Insulin resistance in obesity leads to chronic compensatory hyperinsulinemia, which in turn promotes further weight gain [302]. This is exacerbated by resistance to the anorexigenic effects of insulin, leptin, GLP-1, amylin, and PYY [303].

Insulin resistance, hyperglycemia, and hyperinsulinemia in obesity promote hypertension, dyslipidemia, endothelial dysfunction, and a prothrombotic state, leading to NAFLD and type 2 diabetes [304]. NAFLD increases the risk of liver cirrhosis and hepatocellular carcinoma and is strongly correlated with cardiovascular disease and type 2 diabetes [305].

Type 2 diabetes, the predominant consequence of insulin resistance accounting for more than 90% of all diabetes cases, can lead to disabling and life-threatening microvascular (retinopathy, nephropathy, and neuropathy) and macrovascular (cardiovascular disease) complications [304,306].

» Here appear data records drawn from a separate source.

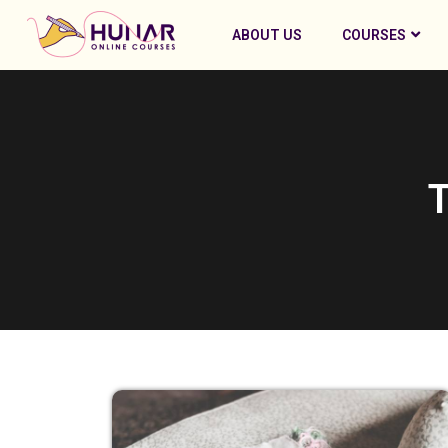
ABOUT US
COURSES
T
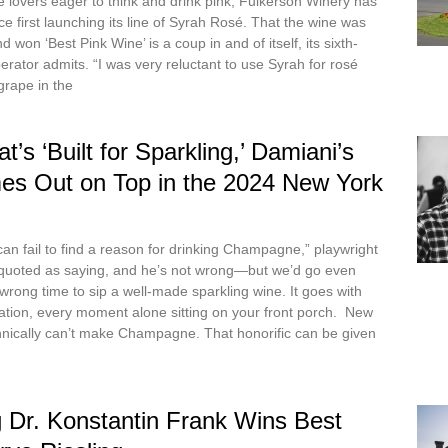
lovers eager to think and drink pink, Fulkerson Winery has
nce first launching its line of Syrah Rosé. That the wine was
won ‘Best Pink Wine’ is a coup in and of itself, its sixth-
rator admits. “I was very reluctant to use Syrah for rosé
grape in the
t’s ‘Built for Sparkling,’ Damiani’s
es Out on Top in the 2024 New York
an fail to find a reason for drinking Champagne,” playwright
 quoted as saying, and he’s not wrong—but we’d go even
 wrong time to sip a well-made sparkling wine. It goes with
ation, every moment alone sitting on your front porch. New
hnically can’t make Champagne. That honorific can be given
 Dr. Konstantin Frank Wins Best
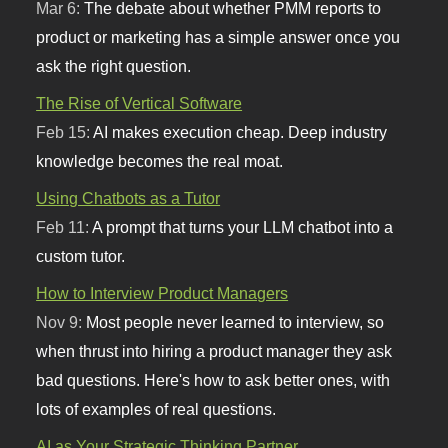
Mar 6:
The debate about whether PMM reports to
product or marketing has a simple answer once you
ask the right question.
The Rise of Vertical Software
Feb 15:
AI makes execution cheap. Deep industry
knowledge becomes the real moat.
Using Chatbots as a Tutor
Feb 11:
A prompt that turns your LLM chatbot into a
custom tutor.
How to Interview Product Managers
Nov 9:
Most people never learned to interview, so
when thrust into hiring a product manager they ask
bad questions. Here's how to ask better ones, with
lots of examples of real questions.
AI as Your Strategic Thinking Partner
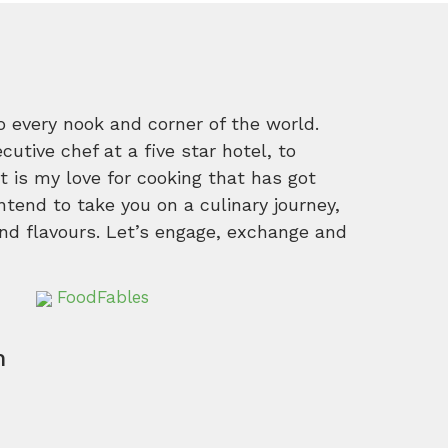
o every nook and corner of the world.
tive chef at a five star hotel, to
 is my love for cooking that has got
intend to take you on a culinary journey,
nd flavours. Let’s engage, exchange and
FoodFables
m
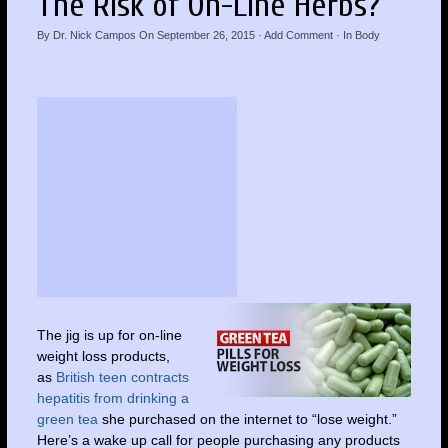
The Risk of On-Line Herbs?
By
Dr. Nick Campos
On
September 26, 2015
·
Add Comment
· In
Body
The jig is up for on-line
weight loss products,
as
British teen contracts
hepatitis from drinking a
green tea
she purchased on the internet to “lose weight.”
Here’s a wake up call for people purchasing any products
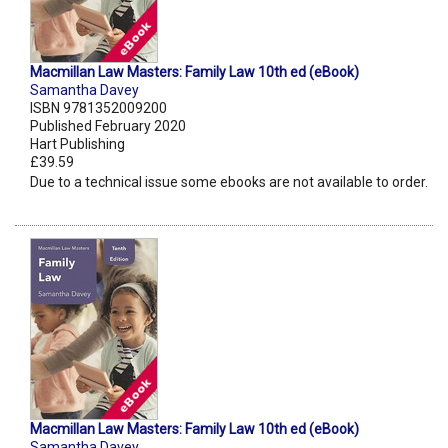
Macmillan Law Masters: Family Law 10th ed (eBook)
Samantha Davey
ISBN 9781352009200
Published February 2020
Hart Publishing
£39.59
Due to a technical issue some ebooks are not available to order.
Macmillan Law Masters: Family Law 10th ed (eBook)
Samantha Davey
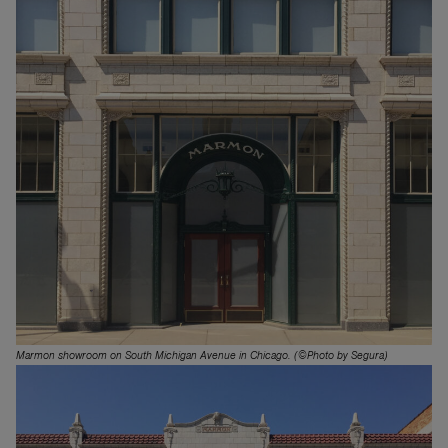
Marmon showroom on South Michigan Avenue in Chicago. (©Photo by Segura)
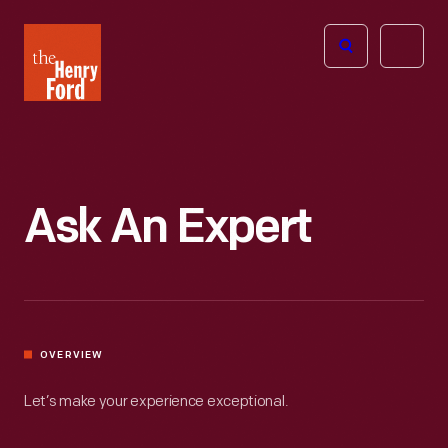
The
Open
Henry
menu
Ford
Museum
homepage
Ask An Expert
OVERVIEW
Let’s make your experience exceptional.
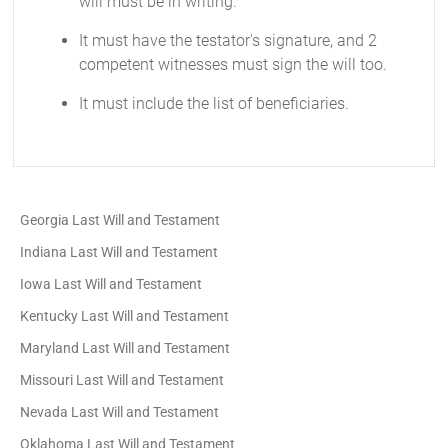
will must be in writing.
It must have the testator's signature, and 2
competent witnesses must sign the will too.
It must include the list of beneficiaries.
Georgia Last Will and Testament
Indiana Last Will and Testament
Iowa Last Will and Testament
Kentucky Last Will and Testament
Maryland Last Will and Testament
Missouri Last Will and Testament
Nevada Last Will and Testament
Oklahoma Last Will and Testament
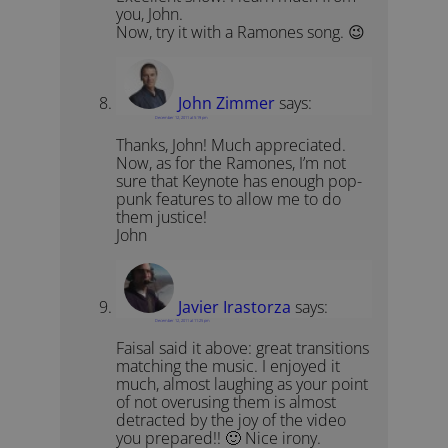
you, John.
Now, try it with a Ramones song. 😉
John Zimmer
says:
December 12, 2011 at 5:19 pm
Thanks, John! Much appreciated.
Now, as for the Ramones, I’m not
sure that Keynote has enough pop-
punk features to allow me to do
them justice!
John
Javier Irastorza
says:
December 12, 2011 at 11:25 pm
Faisal said it above: great transitions
matching the music. I enjoyed it
much, almost laughing as your point
of not overusing them is almost
detracted by the joy of the video
you prepared!! 🙂 Nice irony.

Biomechanical Consequences of Obesity

Local biomechanical stress due to excessive fat mass and body weight (e.g., on the joints, respiratory tract, blood vessels or within the abdominal compartment) causes and/or exacerbates morbidities common in patients with obesity, such as knee osteoarthritis, back pain, restrictive lung disease, obstructive sleep apnea, gastroesophageal reflux disease (GERD), hernias, and chronic venous insufficiency. These complications are further aggravated by the adverse metabolic profile and chronic inflammatory state in obesity, amplifying the overall burden of the disease and creating a vicious cycle that can be effectively broken only by sustained weight loss [302].

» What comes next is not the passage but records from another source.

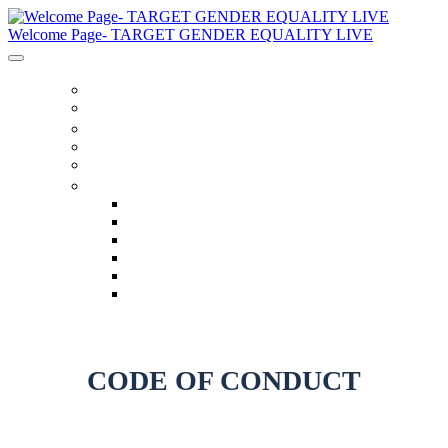
Welcome Page- TARGET GENDER EQUALITY LIVE
家
Schedule
音箱
Code Of Conduct
Twitter Feed
语言
English
العربية
Chinese (Simplified)
Français
русский
español
CODE OF CONDUCT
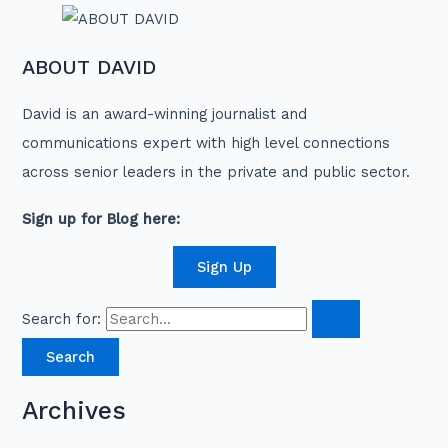
ABOUT DAVID
David is an award-winning journalist and
communications expert with high level connections
across senior leaders in the private and public sector.
Sign up for Blog here:
Sign Up
Search for:
Archives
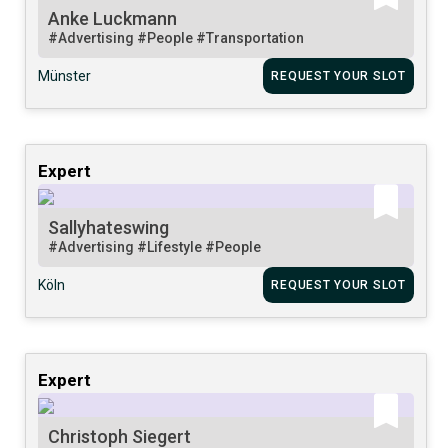
Anke Luckmann
#Advertising
#People
#Transportation
Münster
REQUEST YOUR SLOT
Expert
Sallyhateswing
#Advertising
#Lifestyle
#People
Köln
REQUEST YOUR SLOT
Expert
Christoph Siegert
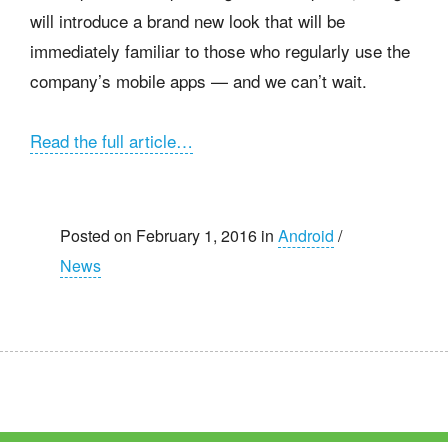
will introduce a brand new look that will be
immediately familiar to those who regularly use the
company’s mobile apps — and we can’t wait.
Read the full article…
Posted on February 1, 2016 in
Android
/
News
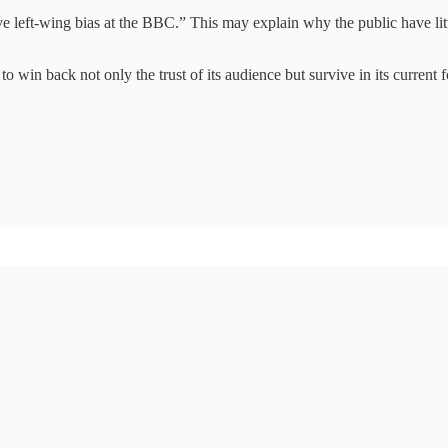
 left-wing bias at the BBC.” This may explain why the public have litt
 win back not only the trust of its audience but survive in its current f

"Metabolically Healthy" Obesity

The concept of metabolically healthy obesity has been described in the literature. In general, it is defined as obesity in the absence of type 2 diabetes, hypertension, and hypercholesterolemia. Some have questioned the cardiovascular disease risk of persons with metabolically healthy obesity, suggesting this as a low-risk phenotype [307]. However, a large cohort demonstrated that obesity is a risk factor for cardiovascular disease regardless of whether the individual remained metabolically healthy over long periods [308]. Furthermore, a study of 270 patients who met strict inclusion criteria for metabolically healthy obesity found that even with strict criteria to eliminate all patients with any metabolic problems, a significant proportion had unsuspected NAFLD (35.5%); some had steatohepatitis (8.2%) and liver fibrosis (4.4%) [305].

Psychiatric Disorders

The neuropathological processes that lead to psychiatric disorders share common brain pathways with those that lead to obesity, metabolic syndrome, and cardiovascular disease risk factors, each of which can influence the risk for the others. Evidence points to a critical role for two major pathways: inflammatory processes that induce alterations of brain functions, and chronic stimulation of the hypothalamic-pituitary-adrenal (HPA) axis [87].

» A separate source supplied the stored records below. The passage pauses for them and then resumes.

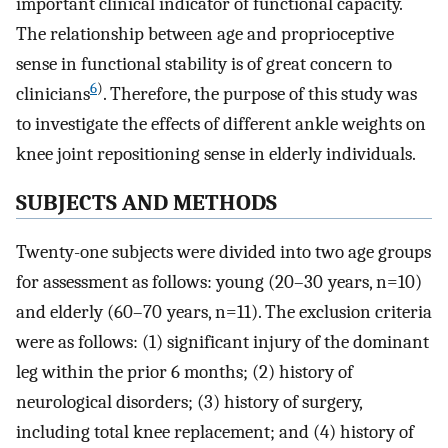
important clinical indicator of functional capacity.
The relationship between age and proprioceptive
sense in functional stability is of great concern to
6
)
clinicians
. Therefore, the purpose of this study was
to investigate the effects of different ankle weights on
knee joint repositioning sense in elderly individuals.
SUBJECTS AND METHODS
Twenty-one subjects were divided into two age groups
for assessment as follows: young (20–30 years, n=10)
and elderly (60–70 years, n=11). The exclusion criteria
were as follows: (1) significant injury of the dominant
leg within the prior 6 months; (2) history of
neurological disorders; (3) history of surgery,
including total knee replacement; and (4) history of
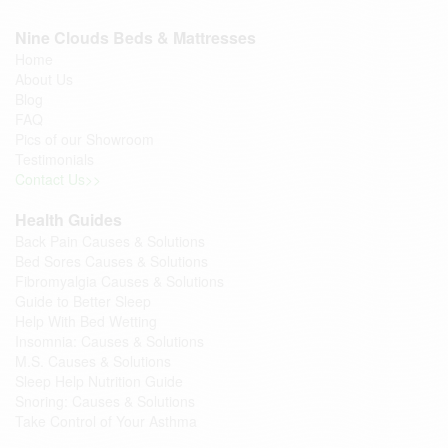
Nine Clouds Beds & Mattresses
Home
About Us
Blog
FAQ
Pics of our Showroom
Testimonials
Contact Us>>
Health Guides
Back Pain Causes & Solutions
Bed Sores Causes & Solutions
Fibromyalgia Causes & Solutions
Guide to Better Sleep
Help With Bed Wetting
Insomnia: Causes & Solutions
M.S. Causes & Solutions
Sleep Help Nutrition Guide
Snoring: Causes & Solutions
Take Control of Your Asthma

Psychiatric disorders are often characterized by a chronic HPA axis activation and sustained cortisol elevation, both of which are linked to abdominal obesity, hepatic steatosis, insulin resistance, and cardiovascular disease. Conversely, increased adiposity leads to chronic low-grade activation of inflammatory processes, which plays a potent role in the pathophysiological brain alterations associated with psychiatric disease. Thus, adiposity-driven inflammation may contribute to the growing prevalence of mood disorders [87].